OSCE launches series of training seminars on gender mainstreaming in Kazakhstan
Implementing gender mainstreaming in the work of local governments and election campaigns was the focus of an OSCE-supported training seminar for some 40 high-level local government executives and local district legislators from South Kazakhstan region in Shymkent on 12 May 2016.
The participants addressed gender-related challenges in Kazakhstan with a particular focus on the international legal instruments on gender equality, gender-responsive budgets, identifying obstacles affecting the political, economic and social advancement of women and further ways to expand women’s involvement into traditionally male-dominated professions.
They also learned about election strategy and other communication techniques for successful campaigns and were briefed on how to apply gender-mainstreaming principles to promote good governance, transparency and accountability in rural communities and small towns.

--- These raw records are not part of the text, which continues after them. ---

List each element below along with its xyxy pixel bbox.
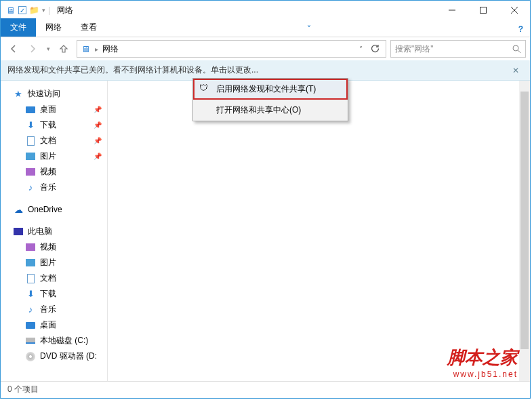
sidebar-item-downloads[interactable]: ⬇下载📌 (1, 117, 107, 133)
videos-icon (26, 168, 35, 176)
shield-icon: 🛡 (199, 83, 208, 93)
close-button[interactable] (499, 1, 530, 20)
document-icon (27, 136, 35, 146)
sidebar-item-onedrive[interactable]: ☁OneDrive (1, 202, 107, 217)
menu-item-open-sharing-center[interactable]: 打开网络和共享中心(O) (193, 100, 348, 121)
sidebar-item-label: 桌面 (40, 104, 56, 115)
sidebar-item-label: 快速访问 (28, 88, 60, 100)
maximize-button[interactable] (468, 1, 499, 20)
navigation-row: ▾ 🖥 ▸ 网络 ˅ 搜索"网络" (1, 37, 530, 60)
qat-dropdown-icon[interactable]: ▾ (42, 7, 45, 14)
sidebar-item-pc-documents[interactable]: 文档 (1, 271, 107, 286)
sidebar-item-label: 下载 (40, 288, 56, 300)
arrow-left-icon (8, 43, 19, 54)
minimize-icon (449, 7, 455, 14)
download-icon: ⬇ (25, 289, 36, 300)
status-item-count: 0 个项目 (7, 384, 39, 395)
menu-item-label: 打开网络和共享中心(O) (216, 105, 301, 115)
sidebar-item-label: 本地磁盘 (C:) (40, 335, 88, 346)
desktop-icon (26, 106, 35, 113)
sidebar-item-videos[interactable]: 视频 (1, 164, 107, 180)
pin-icon: 📌 (94, 137, 102, 144)
pc-icon (14, 228, 23, 235)
sidebar-item-this-pc[interactable]: 此电脑 (1, 224, 107, 239)
pin-icon: 📌 (94, 153, 102, 160)
minimize-button[interactable] (436, 1, 468, 20)
music-icon: ♪ (25, 304, 36, 315)
folder-icon: 📁 (29, 5, 39, 15)
sidebar-item-pc-pictures[interactable]: 图片 (1, 255, 107, 271)
forward-button[interactable] (24, 40, 41, 58)
search-placeholder: 搜索"网络" (395, 43, 512, 55)
menu-item-label: 启用网络发现和文件共享(T) (216, 84, 316, 94)
sidebar-item-pc-downloads[interactable]: ⬇下载 (1, 286, 107, 302)
sidebar-item-label: 下载 (40, 119, 56, 131)
sidebar-item-quick-access[interactable]: ★快速访问 (1, 86, 107, 102)
svg-rect-1 (480, 7, 487, 14)
pin-icon: 📌 (94, 121, 102, 129)
window-title: 网络 (57, 5, 73, 16)
breadcrumb[interactable]: 网络 (102, 43, 119, 55)
sidebar-item-pc-videos[interactable]: 视频 (1, 239, 107, 255)
svg-point-4 (513, 45, 518, 51)
pictures-icon (26, 153, 35, 160)
sidebar-item-local-disk[interactable]: 本地磁盘 (C:) (1, 333, 107, 348)
sidebar-item-label: DVD 驱动器 (D: (40, 351, 97, 362)
sidebar-item-pc-music[interactable]: ♪音乐 (1, 302, 107, 317)
search-input[interactable]: 搜索"网络" (390, 40, 526, 58)
cloud-icon: ☁ (13, 204, 24, 215)
sidebar-item-label: 视频 (40, 166, 56, 178)
menu-item-enable-discovery[interactable]: 🛡 启用网络发现和文件共享(T) (193, 79, 348, 100)
qat-separator: | (48, 5, 50, 15)
sidebar-item-label: OneDrive (28, 205, 62, 214)
sidebar-item-pictures[interactable]: 图片📌 (1, 148, 107, 164)
notification-close-icon[interactable]: ✕ (508, 66, 523, 75)
ribbon-tabs: 文件 网络 查看 ˅ ? (1, 20, 530, 37)
notification-text: 网络发现和文件共享已关闭。看不到网络计算机和设备。单击以更改... (7, 64, 258, 76)
videos-icon (26, 243, 35, 251)
sidebar-item-pc-desktop[interactable]: 桌面 (1, 317, 107, 333)
search-icon (512, 45, 521, 54)
dvd-icon (26, 352, 35, 361)
sidebar-item-label: 文档 (40, 135, 56, 146)
sidebar-item-music[interactable]: ♪音乐 (1, 180, 107, 195)
close-icon (511, 7, 518, 14)
sidebar-item-label: 桌面 (40, 319, 56, 331)
hdd-icon (26, 338, 35, 344)
tab-view[interactable]: 查看 (71, 18, 106, 37)
refresh-icon (370, 44, 380, 54)
up-button[interactable] (55, 40, 73, 58)
sidebar-item-label: 音乐 (40, 182, 56, 193)
breadcrumb-chevron-icon: ▸ (95, 45, 98, 53)
app-icon: 🖥 (5, 5, 16, 16)
sidebar-item-label: 图片 (40, 257, 56, 268)
sidebar-item-label: 此电脑 (28, 226, 52, 237)
sidebar-item-label: 视频 (40, 241, 56, 253)
svg-line-5 (518, 50, 520, 53)
pin-icon: 📌 (94, 106, 102, 113)
sidebar-item-desktop[interactable]: 桌面📌 (1, 102, 107, 117)
title-bar: 🖥 ✓ 📁 ▾ | 网络 (1, 1, 530, 20)
ribbon-expand-icon[interactable]: ˅ (300, 22, 318, 37)
tab-network[interactable]: 网络 (36, 18, 71, 37)
sidebar-item-label: 文档 (40, 273, 56, 284)
help-icon[interactable]: ? (512, 22, 530, 37)
address-bar[interactable]: 🖥 ▸ 网络 ˅ (77, 40, 386, 58)
address-dropdown-icon[interactable]: ˅ (359, 45, 363, 53)
download-icon: ⬇ (25, 120, 36, 131)
tab-file[interactable]: 文件 (1, 18, 36, 37)
sidebar-item-dvd-drive[interactable]: DVD 驱动器 (D: (1, 348, 107, 364)
back-button[interactable] (5, 40, 22, 58)
context-menu: 🛡 启用网络发现和文件共享(T) 打开网络和共享中心(O) (192, 78, 348, 121)
network-icon: 🖥 (80, 43, 91, 54)
content-pane (108, 81, 530, 381)
desktop-icon (26, 322, 35, 329)
quick-checkbox-icon[interactable]: ✓ (18, 6, 26, 14)
status-bar: 0 个项目 (1, 381, 530, 397)
history-dropdown[interactable]: ▾ (43, 40, 54, 58)
navigation-pane: ★快速访问 桌面📌 ⬇下载📌 文档📌 图片📌 视频 ♪音乐 ☁OneDrive … (1, 81, 108, 381)
refresh-button[interactable] (367, 41, 383, 57)
star-icon: ★ (13, 89, 24, 100)
arrow-right-icon (27, 43, 38, 54)
sidebar-item-documents[interactable]: 文档📌 (1, 133, 107, 148)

“One of the objectives of the Plan of the Nation ‘100 Concrete Steps to Implement Five Institutional Reforms’ – the reform of the civil service – is aimed at forming a professional and autonomous state apparatus,” said Elena Tarassenko, Deputy Head of the National Commission on Women’s Affairs and Family-Demographic Policy under the President. “In this respect, it must be possible at all levels to involve women in all spheres of the socio-political and economic life of the country.”
The seminar was organized by the OSCE Programme Office in Astana in co-operation with the National Commission and the Regional Administration.
The event is the first in a series of three training seminars, organized as part of the Office’s long-standing efforts to support the host country in implementing the OSCE Action Plan for the Promotion of Gender Equality.